▶ _WHAT IS EXPECTED_: Using the data beneath, show every line that includes the word "Spacey".

(Saved entries)
==================================================

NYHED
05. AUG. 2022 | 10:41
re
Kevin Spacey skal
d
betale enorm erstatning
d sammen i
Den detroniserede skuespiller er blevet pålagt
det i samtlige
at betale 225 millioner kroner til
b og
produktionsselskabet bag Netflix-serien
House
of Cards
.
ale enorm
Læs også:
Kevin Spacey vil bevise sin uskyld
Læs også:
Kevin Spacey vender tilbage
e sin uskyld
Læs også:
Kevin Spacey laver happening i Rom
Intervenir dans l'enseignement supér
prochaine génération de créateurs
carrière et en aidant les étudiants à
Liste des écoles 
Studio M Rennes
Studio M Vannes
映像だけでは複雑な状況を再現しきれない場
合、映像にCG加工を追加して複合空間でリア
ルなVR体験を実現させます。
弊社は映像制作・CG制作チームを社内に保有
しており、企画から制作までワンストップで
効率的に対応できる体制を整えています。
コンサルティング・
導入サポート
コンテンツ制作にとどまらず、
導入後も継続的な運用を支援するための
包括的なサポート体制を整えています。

==================================================

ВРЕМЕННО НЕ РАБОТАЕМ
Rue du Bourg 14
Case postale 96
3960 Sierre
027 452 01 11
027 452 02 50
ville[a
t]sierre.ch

==================================================

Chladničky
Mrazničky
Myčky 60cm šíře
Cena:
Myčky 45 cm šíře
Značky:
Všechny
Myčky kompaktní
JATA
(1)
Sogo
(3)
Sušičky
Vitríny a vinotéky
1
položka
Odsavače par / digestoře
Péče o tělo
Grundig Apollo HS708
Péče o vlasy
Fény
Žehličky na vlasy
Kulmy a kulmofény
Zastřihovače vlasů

==================================================

▶ _RESPONSE TO THE TASK_:
Kevin Spacey skal
Kevin Spacey vil bevise sin uskyld
Kevin Spacey vender tilbage
Kevin Spacey laver happening i Rom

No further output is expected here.